Il 2 novembre si è conclusa a Cali, in Colombia, la sedicesima Conferenza delle Parti della Convenzione ONU sulla Diversità Biologica (COP 16). Nonostante alcuni importanti risultati, il vertice non ha prodotto il cambio di marcia necessario.
La crisi ecologica è, di fatto, una poli-crisi in cui non esistono compartimenti stagni come sembrano suggerire certi approcci politici ed economici. A poco più di una settimana dalla conclusione di COP 16, centinaia di delegazioni da tutto il mondo si trovano già a Baku per l’annuale COP sul clima.
La crisi climatica e l’erosione della biodiversità globale sono due processi contemporanei, ma tutt’altro che paralleli (nel senso geometrico del termine). Il paese ospitante, la Colombia, ha cercato di fare luce su questo legame promuovendo anche in seno a COP 16 la proposta illuminata di un Trattato di non proliferazione dei combustibili fossili. Un riconoscimento importante della concausalità tra crisi del clima e della biodiversità rimasto però isolato.
A Cali e a Baku si parla di due sfide esistenziali con numerosi punti di contatto, sia fisici che in termini di (ir)risoluzione politica. In questa congiuntura è importante tenere sotto mano un bilancio del vertice colombiano che ci permetta a fine anno di sovrapporre le radiografie di questi due summit e individuare i punti dolenti in comune.
La chiusura del sedicesimo summit ONU sulla biodiversità è stata a dir poco caotica. I negoziati, che da programma si sarebbero dovuti concludere venerdì 1 novembre, si sono protratti fino alle 8.30 di mattina del giorno seguente. Molte delegazioni sono dovute partire e così si è scesi sotto il quorum necessario per sigillare un accordo.
Tra i punti rimasti in sospeso vi è la creazione di un nuovo fondo globale per la biodiversità, fortemente spinto da molti paesi tra Sud Globale tra cui lo Zimbabwe e il Brasile. Ad oggi infatti l’ambizioso obiettivo di “mobilitare $20 miliardi all’anno fino al 2025” da parte delle nazioni più ricche stabilito dal Kunming-Montreal Global Biodiversity Framework (GBF) si appoggia al preesistente Global Environment Facility (GEF).
Un altro tema importante rimandato al meeting ad interim del prossimo anno a Bangkok riguarda la definizione di un nuovo framework per il monitoraggio e la revisione dei progressi nazionali (previsto al 2026 e 2030) nel contrasto alla perdita di biodiversità. Questo quadro dovrebbe aiutare a identificare le responsabilità e le mancanze dei diversi paesi alla luce degli impegni presi a Montréal nel 2022, in un contesto in cui solo 44 su 196 parti della Convenzione sulla Biodiversità (CBD) hanno presentato piani nazionali aggiornati entro la scadenza prevista.
Sebbene i motivi per essere frustrati dopo decenni di negoziati lenti e vittorie parziali siano molti, sarebbe dannoso non fare luce anche sui risultati positivi raggiunti a Cali in questo importante appuntamento globale che si è auto-proclamato la “COP delle persone”.

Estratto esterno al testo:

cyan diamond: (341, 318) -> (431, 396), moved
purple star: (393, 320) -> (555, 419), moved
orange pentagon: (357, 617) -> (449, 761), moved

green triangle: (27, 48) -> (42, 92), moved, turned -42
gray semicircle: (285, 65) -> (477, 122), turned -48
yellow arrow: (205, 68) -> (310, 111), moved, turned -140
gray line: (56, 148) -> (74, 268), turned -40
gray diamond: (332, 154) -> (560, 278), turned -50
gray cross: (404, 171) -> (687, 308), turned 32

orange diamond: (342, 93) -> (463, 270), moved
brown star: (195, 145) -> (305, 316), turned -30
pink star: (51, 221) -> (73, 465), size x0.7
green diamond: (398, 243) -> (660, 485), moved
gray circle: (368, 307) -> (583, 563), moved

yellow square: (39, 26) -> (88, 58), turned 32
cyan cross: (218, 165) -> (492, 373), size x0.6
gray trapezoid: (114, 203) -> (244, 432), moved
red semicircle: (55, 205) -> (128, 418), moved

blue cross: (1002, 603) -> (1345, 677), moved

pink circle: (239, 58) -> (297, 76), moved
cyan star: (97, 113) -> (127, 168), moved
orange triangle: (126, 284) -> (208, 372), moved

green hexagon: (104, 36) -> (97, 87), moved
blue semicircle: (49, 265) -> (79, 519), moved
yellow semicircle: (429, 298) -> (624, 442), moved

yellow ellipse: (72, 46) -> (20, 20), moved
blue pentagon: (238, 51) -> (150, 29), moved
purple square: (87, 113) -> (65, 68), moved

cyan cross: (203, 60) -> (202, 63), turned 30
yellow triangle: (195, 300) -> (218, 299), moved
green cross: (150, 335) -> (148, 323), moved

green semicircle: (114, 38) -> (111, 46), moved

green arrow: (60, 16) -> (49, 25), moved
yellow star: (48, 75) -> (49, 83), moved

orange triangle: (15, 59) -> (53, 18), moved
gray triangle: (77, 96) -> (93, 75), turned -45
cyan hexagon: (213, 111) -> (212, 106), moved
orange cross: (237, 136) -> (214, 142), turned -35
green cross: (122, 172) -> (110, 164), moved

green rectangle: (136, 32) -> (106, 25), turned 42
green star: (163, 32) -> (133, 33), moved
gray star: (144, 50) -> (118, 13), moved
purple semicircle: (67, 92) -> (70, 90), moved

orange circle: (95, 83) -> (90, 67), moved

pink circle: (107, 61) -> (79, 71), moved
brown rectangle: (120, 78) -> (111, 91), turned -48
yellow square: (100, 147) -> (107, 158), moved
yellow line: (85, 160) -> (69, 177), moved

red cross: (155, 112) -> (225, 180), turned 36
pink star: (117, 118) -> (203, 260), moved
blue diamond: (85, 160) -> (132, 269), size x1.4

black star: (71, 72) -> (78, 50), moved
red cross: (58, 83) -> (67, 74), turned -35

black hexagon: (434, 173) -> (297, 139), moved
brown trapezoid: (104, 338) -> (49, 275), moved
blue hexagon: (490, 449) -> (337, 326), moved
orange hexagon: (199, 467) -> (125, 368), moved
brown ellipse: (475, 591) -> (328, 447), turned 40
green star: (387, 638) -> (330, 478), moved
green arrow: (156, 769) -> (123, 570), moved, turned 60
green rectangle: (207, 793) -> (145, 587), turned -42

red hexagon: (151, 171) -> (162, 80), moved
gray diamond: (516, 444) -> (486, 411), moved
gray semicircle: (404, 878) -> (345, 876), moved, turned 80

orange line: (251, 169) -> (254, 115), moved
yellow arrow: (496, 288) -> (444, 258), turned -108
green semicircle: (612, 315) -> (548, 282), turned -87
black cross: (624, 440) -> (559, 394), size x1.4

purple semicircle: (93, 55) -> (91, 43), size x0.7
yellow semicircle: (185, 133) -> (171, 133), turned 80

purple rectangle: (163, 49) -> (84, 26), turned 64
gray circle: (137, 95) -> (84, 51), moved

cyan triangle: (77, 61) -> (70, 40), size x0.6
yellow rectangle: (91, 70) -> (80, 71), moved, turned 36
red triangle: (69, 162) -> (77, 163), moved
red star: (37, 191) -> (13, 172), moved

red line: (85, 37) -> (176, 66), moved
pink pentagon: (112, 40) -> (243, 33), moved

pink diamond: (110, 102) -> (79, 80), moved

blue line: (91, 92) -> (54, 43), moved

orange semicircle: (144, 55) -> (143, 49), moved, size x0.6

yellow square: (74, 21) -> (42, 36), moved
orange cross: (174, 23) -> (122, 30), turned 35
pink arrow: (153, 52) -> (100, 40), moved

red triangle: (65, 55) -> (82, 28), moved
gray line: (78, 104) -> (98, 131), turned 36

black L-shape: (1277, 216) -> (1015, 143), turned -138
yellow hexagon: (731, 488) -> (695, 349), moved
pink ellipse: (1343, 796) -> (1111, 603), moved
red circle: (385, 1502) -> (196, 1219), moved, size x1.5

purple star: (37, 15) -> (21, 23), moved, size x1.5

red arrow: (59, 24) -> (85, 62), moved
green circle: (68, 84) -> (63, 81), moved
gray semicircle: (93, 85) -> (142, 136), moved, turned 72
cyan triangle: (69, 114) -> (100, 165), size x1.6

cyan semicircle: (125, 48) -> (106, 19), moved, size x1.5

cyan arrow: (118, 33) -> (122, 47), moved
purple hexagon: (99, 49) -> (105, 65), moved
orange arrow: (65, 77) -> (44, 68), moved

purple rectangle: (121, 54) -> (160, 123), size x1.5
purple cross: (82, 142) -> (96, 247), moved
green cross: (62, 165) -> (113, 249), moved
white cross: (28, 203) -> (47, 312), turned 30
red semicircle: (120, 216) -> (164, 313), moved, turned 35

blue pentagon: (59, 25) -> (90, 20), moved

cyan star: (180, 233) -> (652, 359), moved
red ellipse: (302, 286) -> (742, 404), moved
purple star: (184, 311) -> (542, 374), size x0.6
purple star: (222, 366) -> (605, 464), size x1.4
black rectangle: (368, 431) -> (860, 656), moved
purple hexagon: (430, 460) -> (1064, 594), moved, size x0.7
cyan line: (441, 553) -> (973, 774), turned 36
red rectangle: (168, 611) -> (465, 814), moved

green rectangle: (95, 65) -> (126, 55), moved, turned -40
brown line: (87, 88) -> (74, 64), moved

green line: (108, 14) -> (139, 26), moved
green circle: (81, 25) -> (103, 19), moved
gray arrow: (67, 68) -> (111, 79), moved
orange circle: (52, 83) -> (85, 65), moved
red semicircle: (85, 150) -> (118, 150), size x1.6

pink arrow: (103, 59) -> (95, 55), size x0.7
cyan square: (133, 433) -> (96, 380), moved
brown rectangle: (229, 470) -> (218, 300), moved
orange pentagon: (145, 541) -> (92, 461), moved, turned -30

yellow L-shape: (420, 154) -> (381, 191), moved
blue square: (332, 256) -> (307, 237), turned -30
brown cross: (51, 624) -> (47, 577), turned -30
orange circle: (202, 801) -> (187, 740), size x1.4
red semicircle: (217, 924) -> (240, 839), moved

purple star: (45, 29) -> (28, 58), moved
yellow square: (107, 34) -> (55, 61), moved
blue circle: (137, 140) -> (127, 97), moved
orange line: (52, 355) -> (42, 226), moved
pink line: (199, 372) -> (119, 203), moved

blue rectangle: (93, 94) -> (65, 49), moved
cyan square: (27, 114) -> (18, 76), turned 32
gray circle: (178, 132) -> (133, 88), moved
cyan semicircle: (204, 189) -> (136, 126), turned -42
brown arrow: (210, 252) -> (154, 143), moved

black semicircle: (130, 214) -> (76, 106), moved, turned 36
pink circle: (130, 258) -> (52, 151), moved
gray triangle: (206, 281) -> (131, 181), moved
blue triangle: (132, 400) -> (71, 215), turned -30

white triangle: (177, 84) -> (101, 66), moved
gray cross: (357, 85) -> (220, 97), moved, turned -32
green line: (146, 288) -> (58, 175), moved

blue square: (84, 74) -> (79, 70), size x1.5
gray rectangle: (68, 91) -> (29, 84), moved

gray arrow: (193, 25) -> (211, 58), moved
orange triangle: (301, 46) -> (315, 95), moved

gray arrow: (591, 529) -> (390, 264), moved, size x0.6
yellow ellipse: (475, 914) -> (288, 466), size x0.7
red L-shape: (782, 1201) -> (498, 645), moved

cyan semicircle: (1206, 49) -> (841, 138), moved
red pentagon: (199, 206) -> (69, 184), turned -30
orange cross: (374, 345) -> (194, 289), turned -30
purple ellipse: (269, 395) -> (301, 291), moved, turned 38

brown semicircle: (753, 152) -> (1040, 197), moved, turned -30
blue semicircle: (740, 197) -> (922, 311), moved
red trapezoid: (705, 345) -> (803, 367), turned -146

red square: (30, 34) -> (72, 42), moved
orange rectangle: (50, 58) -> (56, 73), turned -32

Tra questi il più attenzionato è probabilmente la creazione di un nuovo organo permanente per la rappresentanza e la partecipazione delle popolazioni indigene. Tale organismo servirà a garantire che le preziose conoscenze e competenze di questi gruppi spesso marginalizzati e maggiormente esposti alle conseguenze della crisi ecologica siano riconosciute e integrate nei meccanismi decisionali delle COP.
Un’altra buona notizia è l’istituzione di un fondo per la condivisione dei benefici economici derivanti dall’utilizzo delle informazioni sulle sequenze digitali delle risorse genetiche (DSI) di specie vegetali e animali con i paesi da cui tali specie provengono. A partire da Cali, le aziende dei paesi membri della CBD che sfruttano queste risorse, concentrate nei settori framaceutico e cosmetico, dovranno versare lo 0,1% delle entrate o l’1% dei profitti (nell’ordine dei miliardi di USD) nel fondo. Inoltre, metà del ricavato sarà destinato alle popolazioni indigene e alle comunità locali.
Infine, una luce è stata accesa a Cali sul grande assente dei precedenti vertici dedicati alla biodiversità: l’oceano. È stato infatti adottato un nuovo meccanismo per definire le “aree marine ecologicamente o biologicamente significative” (EBSAs), un tassello chiave verso l’adozione di un Trattato globale sugli oceani entro l’estate del prossimo anno.
Portando con noi questo importante bagaglio di risultati raccolti a Cali, ora è il momento di puntare gli occhi su Baku dove verranno discussi temi con importanti ripercussioni anche sulla protezione della biodiversità.